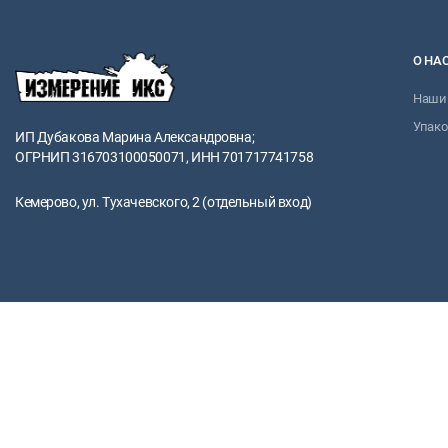
О НА
Наши 
Упако
ИП Дубакова Марина Александровна;
ОГРНИП 316703100050071, ИНН 701717741758
Кемерово, ул. Тухачевского, 2 (отдельный вход)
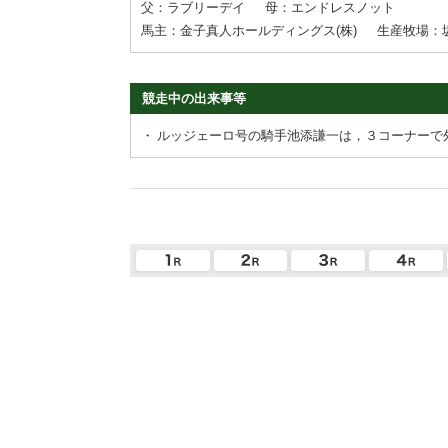
父：ラブリーデイ
母：エンドレスノット
馬主：金子真人ホールディングス(株)
生産牧場：
競走中の出来事等
・
ルッジェーロ号の騎手池添謙一は，３コーナーで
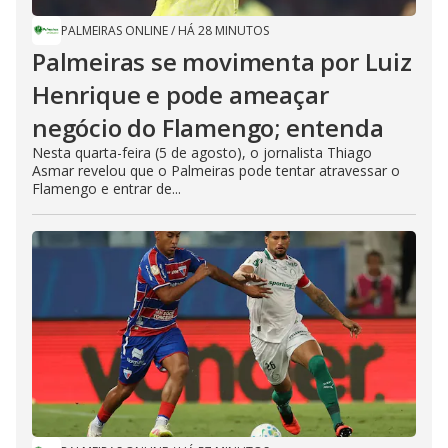
PALMEIRAS ONLINE
/
HÁ 28 MINUTOS
Palmeiras se movimenta por Luiz
Henrique e pode ameaçar
negócio do Flamengo; entenda
Nesta quarta-feira (5 de agosto), o jornalista Thiago
Asmar revelou que o Palmeiras pode tentar atravessar o
Flamengo e entrar de...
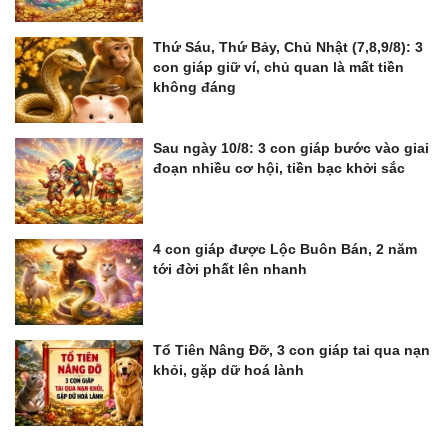
Thứ Sáu, Thứ Bảy, Chủ Nhật (7,8,9/8): 3
con giáp giữ ví, chủ quan là mất tiền
không đáng
Sau ngày 10/8: 3 con giáp bước vào giai
đoạn nhiều cơ hội, tiền bạc khởi sắc
4 con giáp được Lộc Buôn Bán, 2 năm
tới đời phất lên nhanh
Tổ Tiên Nâng Đỡ, 3 con giáp tai qua nạn
khỏi, gặp dữ hoá lành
:::
Problem requirements
Exactly as they stand, set down all of the entries above, minus every picture.

Reply
О НА
Наши 
Упако
ИП Дубакова Марина Александровна;
ОГРНИП 316703100050071, ИНН 701717741758
Кемерово, ул. Тухачевского, 2 (отдельный вход)
父：ラブリーデイ
母：エンドレスノット
馬主：金子真人ホールディングス(株)
生産牧場：
競走中の出来事等
・
ルッジェーロ号の騎手池添謙一は，３コーナーで
PALMEIRAS ONLINE
/
HÁ 28 MINUTOS
Palmeiras se movimenta por Luiz
Henrique e pode ameaçar
negócio do Flamengo; entenda
Nesta quarta-feira (5 de agosto), o jornalista Thiago
Asmar revelou que o Palmeiras pode tentar atravessar o
Flamengo e entrar de...
Thứ Sáu, Thứ Bảy, Chủ Nhật (7,8,9/8): 3
con giáp giữ ví, chủ quan là mất tiền
không đáng
Sau ngày 10/8: 3 con giáp bước vào giai
đoạn nhiều cơ hội, tiền bạc khởi sắc
4 con giáp được Lộc Buôn Bán, 2 năm
tới đời phất lên nhanh
Tổ Tiên Nâng Đỡ, 3 con giáp tai qua nạn
khỏi, gặp dữ hoá lành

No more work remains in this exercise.